Chain of thought (CoT) is also part of Think: the model writes intermediate reasoning in text before choosing a tool — e.g. “get duration first, then multiply by cost,” then search(...).

Description, plan, and CoT compared

Description, plan, and chain of thought all show up as text, but they answer different questions. Description is aimed at people (or audit logs): “I will search the pricing API next.” Plan is a task outline the runtime can follow step by step. CoT is working reasoning inside one Think turn to pick the next action — often verbose, sometimes hidden from the user.

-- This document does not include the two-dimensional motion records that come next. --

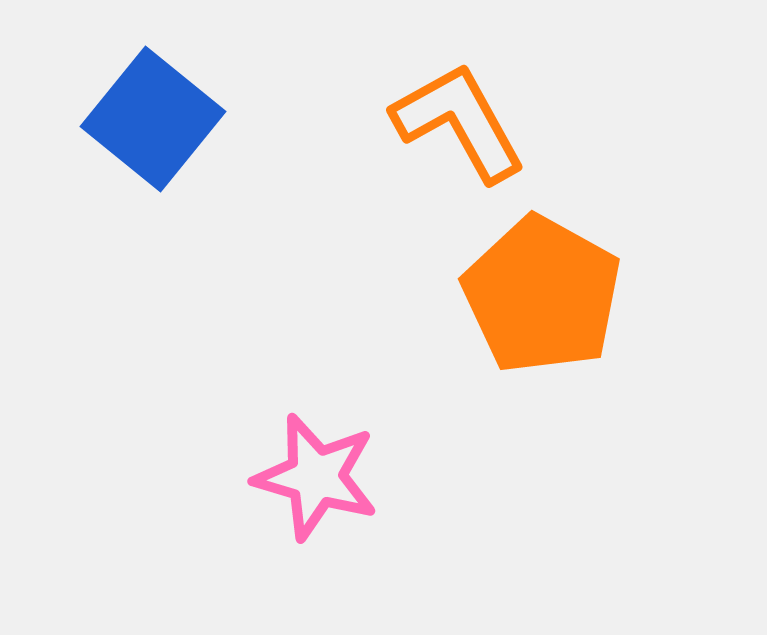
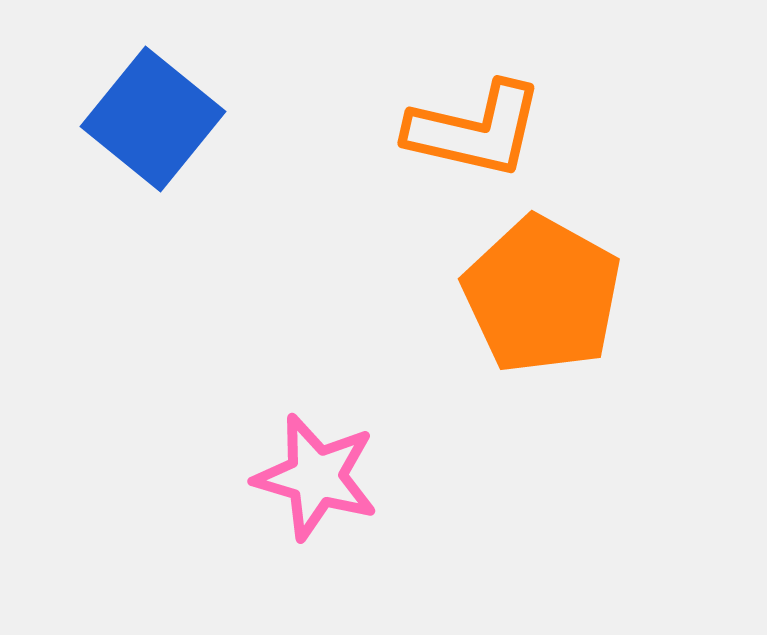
orange L-shape: moved 16 px right, 8 px down; rotated 132 degrees clockwise
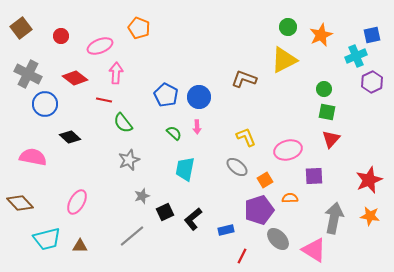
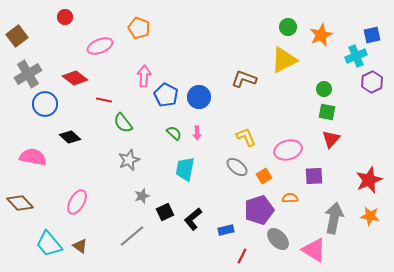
brown square at (21, 28): moved 4 px left, 8 px down
red circle at (61, 36): moved 4 px right, 19 px up
pink arrow at (116, 73): moved 28 px right, 3 px down
gray cross at (28, 74): rotated 32 degrees clockwise
pink arrow at (197, 127): moved 6 px down
orange square at (265, 180): moved 1 px left, 4 px up
cyan trapezoid at (47, 239): moved 2 px right, 5 px down; rotated 64 degrees clockwise
brown triangle at (80, 246): rotated 35 degrees clockwise
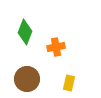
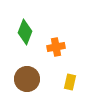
yellow rectangle: moved 1 px right, 1 px up
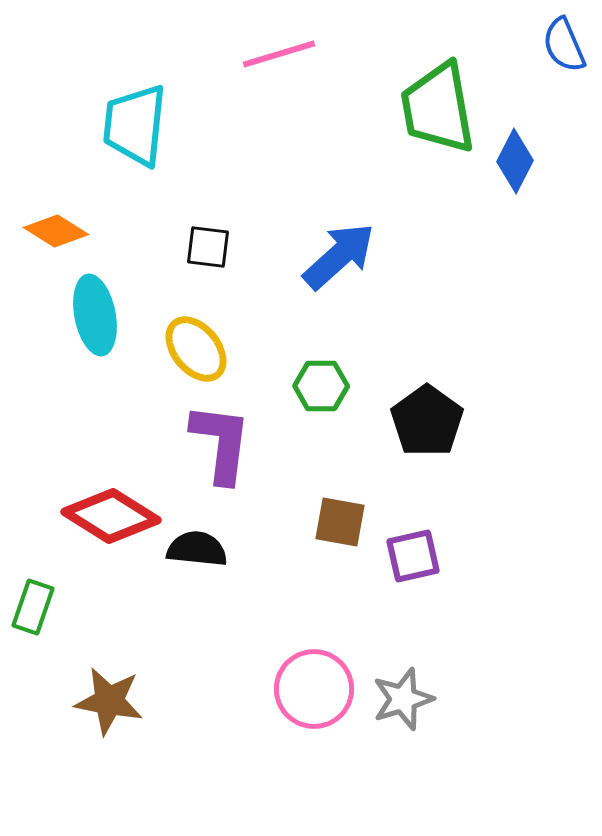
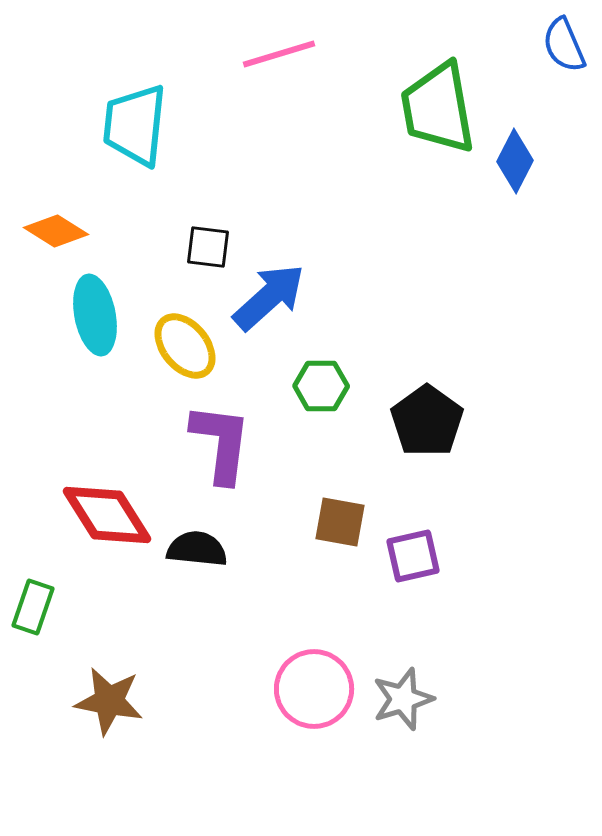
blue arrow: moved 70 px left, 41 px down
yellow ellipse: moved 11 px left, 3 px up
red diamond: moved 4 px left, 1 px up; rotated 26 degrees clockwise
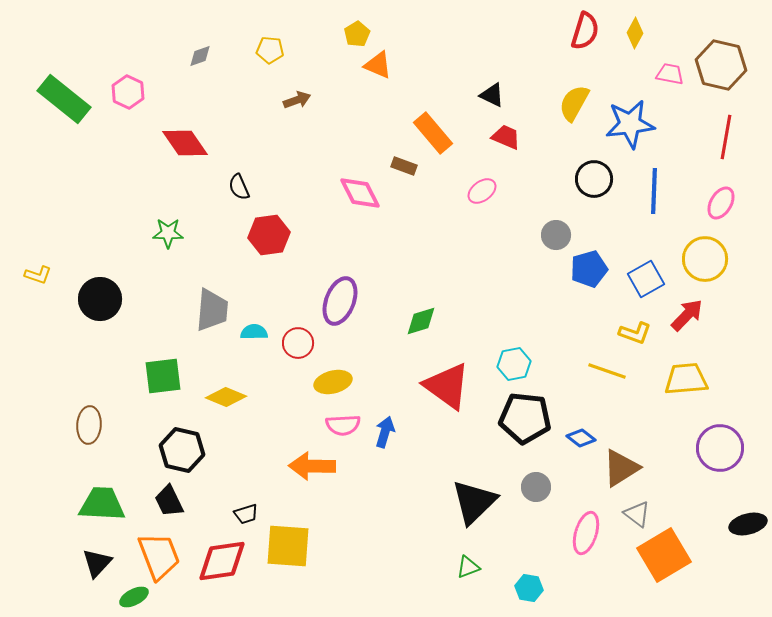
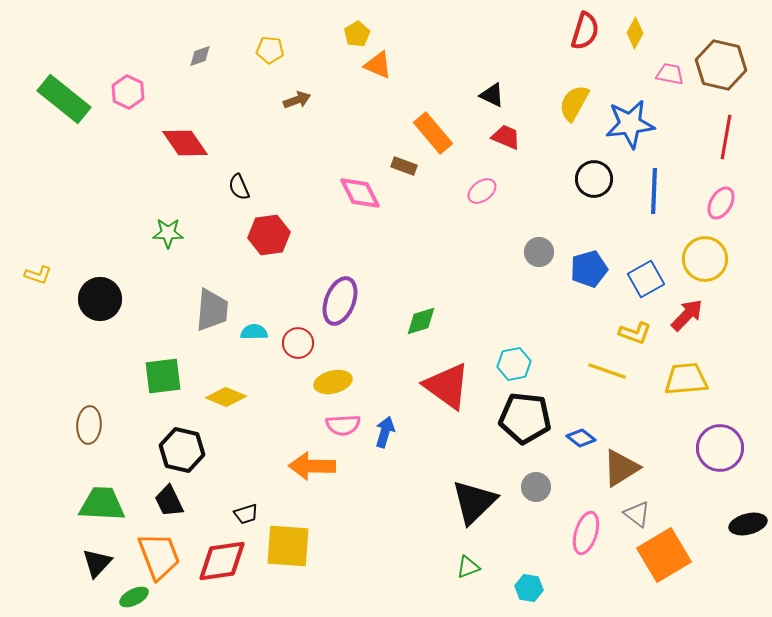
gray circle at (556, 235): moved 17 px left, 17 px down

	Primary audience	What it encodes
Description	User, operator, or log reader	What the agent is doing or did — transparency and status, not the full reasoning graph.
Plan	Executor (your loop / planner)	Ordered subgoals for the whole task — a map before or between execution phases.
Chain of thought	The model (and optionally you, if you expose it)	Intermediate rationale for the current decision — which tool, which argument, why.

You can mix them: a plan for the journey, CoT at each stoplight, optional description at each leg so users see progress without reading every hidden thought. Skipping description saves latency; skipping CoT often hurts accuracy on hard tools; a bad plan wastes effort until you replan.

Ask

Ask is when the model outputs a question to the user; the user’s reply is appended to history and the run continues. Same idea as conversational ReAct: user-in-the-loop clarification.

Grounding with RAG

Retrieval-augmented generation (RAG) does not replace Sense or Act by itself — it supplies grounded passages so the model’s answers and tool use can align with your documents instead of hallucinating facts. For more on wiring retrieval into agents, see RAG architectures.

Anatomy of AI Agents: Inside LLMs, RAG Systems, & Generative AI (video)

Reflection

Reflection in the narrow sense: a process where the agent or a separate critic reviews output or plan and revises before the next action or answer. A Reflexion-style actor pairs a reasoning actor with memory and a critic so failed attempts produce critiques and updated strategies across tries — see also Reflexion actor.

Conclusion

Agent frameworks differ by vendor, but the same skeleton shows up everywhere: bound inputs, a reasoning step, actions with observable results, and explicit stop conditions. Optional pieces — memory, evaluation, narration, planning, user questions, RAG — are where products diverge: latency, safety, and traceability trade off against each other. Naming these parts clearly makes it easier to design prompts, choose models, and debug runs when something loops too long or goes off the rails. For ReAct-style agent loop patterns (think–act–observe and extensions), see Agent loop patterns.